Grandma's Boy - I wish I could say something insightful here but sometimes you just need to see a movie where a stoned monkey drives a jeep to help the protagonist get to his office so he can watch his grandmother beat the antagonist at a video game that's set in a meth lab.
I would love to see this movie released how he had originally intended it, as one continuous production lasting nearly 5 hours. The movie is a mash-up of several of Quentin's most influential genres including the spaghetti western, kung-fu films and the revenge flick and that diversity is what ultimately led the short-sighted movie executives in charge to release it in two parts.
Nevertheless, both movies are a lot of fun with all the gore, one-liners, and unexpected emotion we've come to expect from a Tarantino movie. Quick side note, Quentin plotted to release rats during the premiere screening to simulate the effect of watching a movie in a seedy theatre just like he remembered growing up.
I guess it really is a fine line between lunacy and genius! Rushmore - the only reason I chose Rushmore out of all of Wes Anderson's oeuvre is because this is the most well known and most likely to be in stock at your local Blockbuster.
Anderson is definitely an acquired comedic taste I watched this particular movie over 30 times when I was living in Geneva in college because we only had about 5 American movies - I also watched a lot of Ghostbusters and Strange Brew and besides now being able to quote the movie from memory, I realized how brilliant Anderson's minor turns of phrase could be.
Watch that movie closely one day and tell me the scene where Bill Murray confides in Jason Schwartzman that, after stashing a mini-bottle of Jim Beam in a pile of hospital bed linens and lighting up a cigarette in a hospital elevator, he's, "a little lonely these days," doesn't leave you rolling on the floor.
Braveheart - no real science to this one either. One of only two or three movies where, no matter what the location I'm watching it in, the room always seems a little dusty The Incredibles - I like the increasing popularity of these Pixar and Disney Animation movies not just because it's a bit of mindless entertainment that has content for every generation watching, but because they constantly seem to one-up each other with every new film.
I wonder what the technology will develop into in the next ten years? Lock, Stock and Two Smoking Barrels - In one of my previous posts I talked about my feelings for Guy Ritchie so I won't expound any further except to say that, as this was the movie that really put him on the map, its definitely worth a view.

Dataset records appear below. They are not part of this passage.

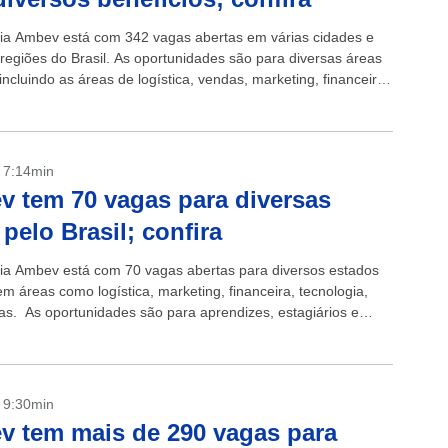
ria Ambev está com 342 vagas abertas em várias cidades e
 regiões do Brasil. As oportunidades são para diversas áreas
incluindo as áreas de logística, vendas, marketing, financeira
- 7:14min
 tem 70 vagas para diversas
 pelo Brasil; confira
ria Ambev está com 70 vagas abertas para diversos estados
em áreas como logística, marketing, financeira, tecnologia,
ras. As oportunidades são para aprendizes, estagiários e
tivos. Além disso, a...
- 9:30min
 tem mais de 290 vagas para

Gladiator - "Are you not entertained?!?! I'm no horror-phile but that dude is one of the scariest people alive he makes damn good music - but still scary so why wouldn't it stand to reason that he'd make good scary movies?
That was certainly the case with the gratuitously violent House of Corpses, but what was unexpected was the anti-hero undertones that came out in The Devils Rejects. You begin to realize that, despite the terrifying depths of their insanity and depravity, the Fireflys are still a family that face a lot of the same struggles we all do.

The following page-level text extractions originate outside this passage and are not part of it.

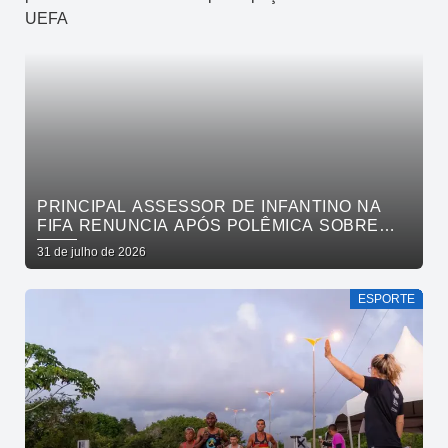
PRINCIPAL ASSESSOR DE INFANTINO NA
FIFA RENUNCIA APÓS POLÊMICA SOBRE
VENDA DE PARTICIPAÇÃO E BOICOTE DA
31 de julho de 2026
UEFA
ESPORTE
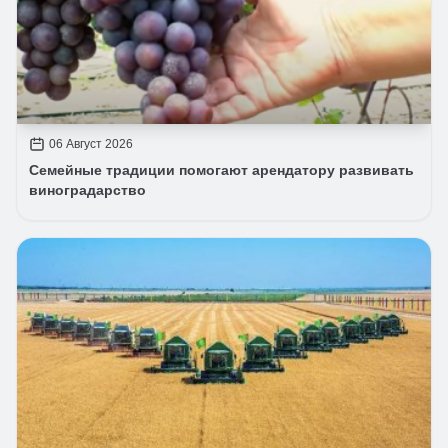
06 Август 2026
Семейные традиции помогают арендатору развивать
виноградарство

Watch the scene where Baby and Captain Spaulding make fun of Otis and tell me it doesn't remind you of any quintessential American family roadtrip.

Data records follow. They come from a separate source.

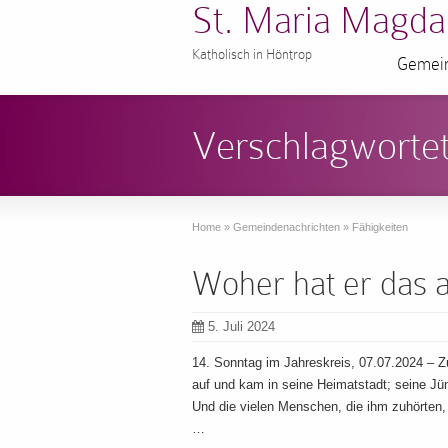
St. Maria Magda
Katholisch in Höntrop
Gemein
Verschlagwortet
Home
»
Gemeindenachrichten
»
Fähigkeiten
Woher hat er das a
5. Juli 2024
14. Sonntag im Jahreskreis, 07.07.2024 – 
auf und kam in seine Heimatstadt; seine Jü
Und die vielen Menschen, die ihm zuhörten,
…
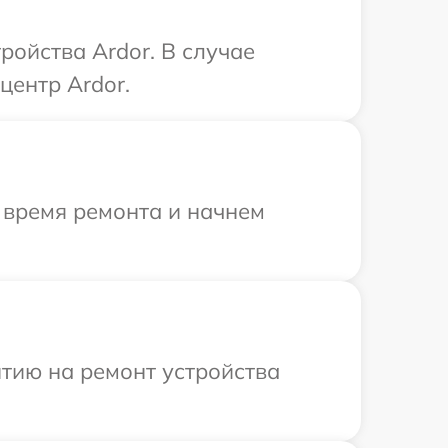
ойства Ardor. В случае
центр Ardor.
 время ремонта и начнем
тию на ремонт устройства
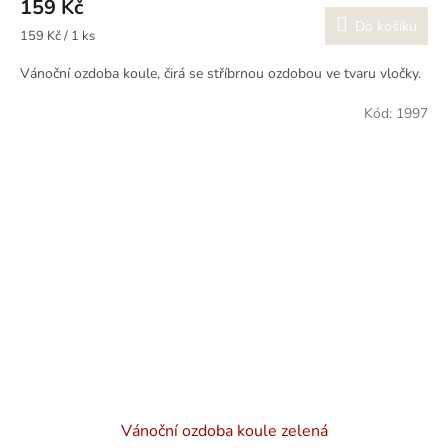
159 Kč
Do košíku
Měrná
159 Kč / 1 ks
cena:
Vánoční ozdoba koule, čirá se stříbrnou ozdobou ve tvaru vločky.
Kód:
1997
Vánoční ozdoba koule zelená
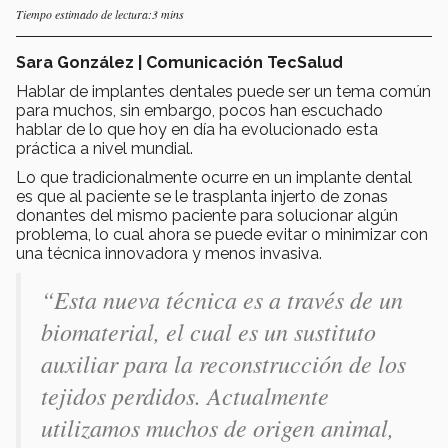
Tiempo estimado de lectura:3 mins
Sara González | Comunicación TecSalud
Hablar de implantes dentales puede ser un tema común
para muchos, sin embargo, pocos han escuchado
hablar de lo que hoy en día ha evolucionado esta
práctica a nivel mundial.
Lo que tradicionalmente ocurre en un implante dental
es que al paciente se le trasplanta injerto de zonas
donantes del mismo paciente para solucionar algún
problema, lo cual ahora se puede evitar o minimizar con
una técnica innovadora y menos invasiva.
“Esta nueva técnica es a través de un
biomaterial, el cual es un sustituto
auxiliar para la reconstrucción de los
tejidos perdidos. Actualmente
utilizamos muchos de origen animal,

Sin City - I have become a huge fan of Frank Miller since movie versions of all the popular graphic novels became fashionable Watchmen, Dark Knight, etc. The term "gritty reboot" is thrown about a lot today but Sin City was gritty from the very start and, the satirical view of the whole genre seen through the stilted and often cheesy dialogue is pretty cool.Oct 31, · The plan which the Underpants Gnomes are using is more similar to a three phase plan laid out at grupobittia.com by contributor Wendel Clark for Strategic Marketing, which can be used with just about any facet of life.